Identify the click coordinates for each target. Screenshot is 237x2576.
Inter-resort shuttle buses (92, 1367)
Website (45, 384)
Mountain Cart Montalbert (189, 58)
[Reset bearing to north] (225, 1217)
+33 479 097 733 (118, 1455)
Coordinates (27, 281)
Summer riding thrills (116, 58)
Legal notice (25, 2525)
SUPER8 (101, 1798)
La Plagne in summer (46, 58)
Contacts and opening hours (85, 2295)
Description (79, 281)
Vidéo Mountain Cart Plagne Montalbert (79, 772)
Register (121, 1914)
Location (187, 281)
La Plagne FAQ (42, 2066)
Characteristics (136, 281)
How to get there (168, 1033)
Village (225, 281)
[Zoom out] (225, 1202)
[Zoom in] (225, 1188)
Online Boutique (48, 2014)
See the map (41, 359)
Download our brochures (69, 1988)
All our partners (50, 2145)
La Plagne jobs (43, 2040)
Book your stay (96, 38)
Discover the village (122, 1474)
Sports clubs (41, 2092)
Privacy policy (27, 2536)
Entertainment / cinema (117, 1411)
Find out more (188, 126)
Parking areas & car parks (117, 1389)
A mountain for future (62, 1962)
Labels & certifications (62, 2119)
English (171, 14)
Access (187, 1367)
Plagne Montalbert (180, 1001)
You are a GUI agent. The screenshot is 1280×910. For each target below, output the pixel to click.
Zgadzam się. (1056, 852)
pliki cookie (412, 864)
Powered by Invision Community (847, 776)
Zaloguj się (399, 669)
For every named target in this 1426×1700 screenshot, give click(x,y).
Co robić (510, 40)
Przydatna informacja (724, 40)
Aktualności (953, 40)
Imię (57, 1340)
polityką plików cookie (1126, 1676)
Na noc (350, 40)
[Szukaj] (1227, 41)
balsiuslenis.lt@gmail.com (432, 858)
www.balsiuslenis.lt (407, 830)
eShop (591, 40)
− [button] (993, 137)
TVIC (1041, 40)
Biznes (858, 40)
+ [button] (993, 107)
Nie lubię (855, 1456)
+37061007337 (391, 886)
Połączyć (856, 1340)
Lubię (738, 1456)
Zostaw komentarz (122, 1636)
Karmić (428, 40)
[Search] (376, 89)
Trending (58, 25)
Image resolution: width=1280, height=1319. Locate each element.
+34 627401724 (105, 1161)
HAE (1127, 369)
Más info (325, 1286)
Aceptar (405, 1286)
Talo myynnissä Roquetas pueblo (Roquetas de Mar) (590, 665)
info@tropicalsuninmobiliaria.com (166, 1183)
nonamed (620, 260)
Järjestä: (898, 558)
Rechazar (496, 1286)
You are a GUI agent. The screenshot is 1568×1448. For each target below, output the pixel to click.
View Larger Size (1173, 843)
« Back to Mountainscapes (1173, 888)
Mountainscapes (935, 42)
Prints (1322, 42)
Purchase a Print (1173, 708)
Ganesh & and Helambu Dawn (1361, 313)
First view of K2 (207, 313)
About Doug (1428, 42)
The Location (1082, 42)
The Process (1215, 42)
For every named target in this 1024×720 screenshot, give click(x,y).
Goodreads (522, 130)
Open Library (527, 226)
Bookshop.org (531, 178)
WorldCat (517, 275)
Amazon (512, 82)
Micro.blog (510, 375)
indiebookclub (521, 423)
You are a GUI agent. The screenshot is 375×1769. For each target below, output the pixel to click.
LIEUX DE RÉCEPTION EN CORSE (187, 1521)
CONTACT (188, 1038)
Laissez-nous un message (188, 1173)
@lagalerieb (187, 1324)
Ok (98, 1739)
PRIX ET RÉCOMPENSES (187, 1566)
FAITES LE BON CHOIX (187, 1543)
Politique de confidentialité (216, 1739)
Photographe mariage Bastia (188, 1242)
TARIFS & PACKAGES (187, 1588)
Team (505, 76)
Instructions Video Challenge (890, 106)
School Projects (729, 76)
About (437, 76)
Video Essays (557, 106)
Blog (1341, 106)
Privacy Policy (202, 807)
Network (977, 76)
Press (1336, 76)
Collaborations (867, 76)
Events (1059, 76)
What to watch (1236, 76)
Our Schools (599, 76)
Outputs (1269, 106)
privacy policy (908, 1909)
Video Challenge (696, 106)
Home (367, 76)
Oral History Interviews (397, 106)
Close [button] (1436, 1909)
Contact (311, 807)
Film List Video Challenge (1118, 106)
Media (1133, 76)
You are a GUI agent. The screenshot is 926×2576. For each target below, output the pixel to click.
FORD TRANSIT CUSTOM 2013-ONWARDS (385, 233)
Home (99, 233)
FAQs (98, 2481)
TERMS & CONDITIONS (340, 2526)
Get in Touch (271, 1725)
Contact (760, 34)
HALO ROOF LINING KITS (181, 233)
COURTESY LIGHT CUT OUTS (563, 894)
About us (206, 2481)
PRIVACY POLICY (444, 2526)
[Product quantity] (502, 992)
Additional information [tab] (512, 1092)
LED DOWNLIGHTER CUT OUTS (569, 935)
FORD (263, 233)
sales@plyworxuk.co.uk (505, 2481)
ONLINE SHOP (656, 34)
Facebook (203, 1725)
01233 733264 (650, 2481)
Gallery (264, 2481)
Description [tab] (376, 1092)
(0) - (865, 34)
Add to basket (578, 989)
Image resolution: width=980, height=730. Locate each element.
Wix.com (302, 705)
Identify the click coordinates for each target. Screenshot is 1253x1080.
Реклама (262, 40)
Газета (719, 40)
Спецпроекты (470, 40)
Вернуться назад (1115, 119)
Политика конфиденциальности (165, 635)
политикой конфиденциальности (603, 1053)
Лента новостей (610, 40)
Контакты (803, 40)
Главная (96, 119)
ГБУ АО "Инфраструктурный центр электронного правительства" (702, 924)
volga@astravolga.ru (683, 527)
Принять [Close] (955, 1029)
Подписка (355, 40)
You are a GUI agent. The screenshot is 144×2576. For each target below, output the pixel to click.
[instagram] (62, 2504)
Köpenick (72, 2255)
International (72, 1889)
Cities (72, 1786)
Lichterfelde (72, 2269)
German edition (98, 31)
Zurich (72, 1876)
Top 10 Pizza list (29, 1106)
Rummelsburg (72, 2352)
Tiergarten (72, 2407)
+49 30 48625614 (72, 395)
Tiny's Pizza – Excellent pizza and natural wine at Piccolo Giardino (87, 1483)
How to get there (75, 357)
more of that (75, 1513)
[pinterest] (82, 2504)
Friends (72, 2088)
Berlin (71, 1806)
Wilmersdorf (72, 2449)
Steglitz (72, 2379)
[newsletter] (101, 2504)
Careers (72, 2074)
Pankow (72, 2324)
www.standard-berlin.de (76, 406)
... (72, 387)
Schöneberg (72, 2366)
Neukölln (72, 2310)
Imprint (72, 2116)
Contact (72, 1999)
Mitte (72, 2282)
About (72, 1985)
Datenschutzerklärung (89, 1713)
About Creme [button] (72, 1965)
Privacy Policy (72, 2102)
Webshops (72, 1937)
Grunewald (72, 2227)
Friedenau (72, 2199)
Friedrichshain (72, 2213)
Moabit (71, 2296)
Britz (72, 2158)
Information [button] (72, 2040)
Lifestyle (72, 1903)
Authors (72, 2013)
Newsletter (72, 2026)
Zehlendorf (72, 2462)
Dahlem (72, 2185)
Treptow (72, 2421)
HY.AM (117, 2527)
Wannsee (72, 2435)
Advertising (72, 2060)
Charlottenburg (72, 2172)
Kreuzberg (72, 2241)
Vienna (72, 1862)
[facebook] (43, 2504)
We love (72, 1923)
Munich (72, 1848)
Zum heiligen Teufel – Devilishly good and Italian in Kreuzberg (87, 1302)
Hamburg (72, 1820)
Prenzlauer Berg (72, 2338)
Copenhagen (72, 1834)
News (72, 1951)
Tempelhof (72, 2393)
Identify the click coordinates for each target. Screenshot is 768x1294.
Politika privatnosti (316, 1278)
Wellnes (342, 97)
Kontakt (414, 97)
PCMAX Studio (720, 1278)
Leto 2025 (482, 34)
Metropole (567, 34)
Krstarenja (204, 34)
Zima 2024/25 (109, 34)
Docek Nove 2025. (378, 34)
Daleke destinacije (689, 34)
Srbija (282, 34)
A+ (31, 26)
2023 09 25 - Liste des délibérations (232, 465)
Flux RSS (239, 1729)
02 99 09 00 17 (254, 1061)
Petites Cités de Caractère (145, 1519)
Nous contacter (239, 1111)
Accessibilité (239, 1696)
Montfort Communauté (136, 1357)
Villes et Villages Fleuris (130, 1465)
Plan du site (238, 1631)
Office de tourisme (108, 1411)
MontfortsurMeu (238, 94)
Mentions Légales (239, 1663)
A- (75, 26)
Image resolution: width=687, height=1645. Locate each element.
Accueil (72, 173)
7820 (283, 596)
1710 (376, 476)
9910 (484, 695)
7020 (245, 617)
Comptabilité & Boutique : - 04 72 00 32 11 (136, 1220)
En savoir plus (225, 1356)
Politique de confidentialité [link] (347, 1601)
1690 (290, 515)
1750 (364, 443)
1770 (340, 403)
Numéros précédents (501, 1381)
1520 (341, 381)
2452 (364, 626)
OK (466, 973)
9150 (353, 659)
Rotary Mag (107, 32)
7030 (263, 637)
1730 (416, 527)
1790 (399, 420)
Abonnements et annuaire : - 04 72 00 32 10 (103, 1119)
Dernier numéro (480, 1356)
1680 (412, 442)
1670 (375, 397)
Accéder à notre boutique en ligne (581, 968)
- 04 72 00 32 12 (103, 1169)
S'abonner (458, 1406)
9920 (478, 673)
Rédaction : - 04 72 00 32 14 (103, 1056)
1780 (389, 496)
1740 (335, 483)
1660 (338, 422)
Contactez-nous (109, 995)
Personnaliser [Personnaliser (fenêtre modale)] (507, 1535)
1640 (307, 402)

========

WORK TASK = Of the entries above, how many lines hold the word "balsiuslenis"? Give back only that number.

SOLUTION TO THIS EXERCISE = 2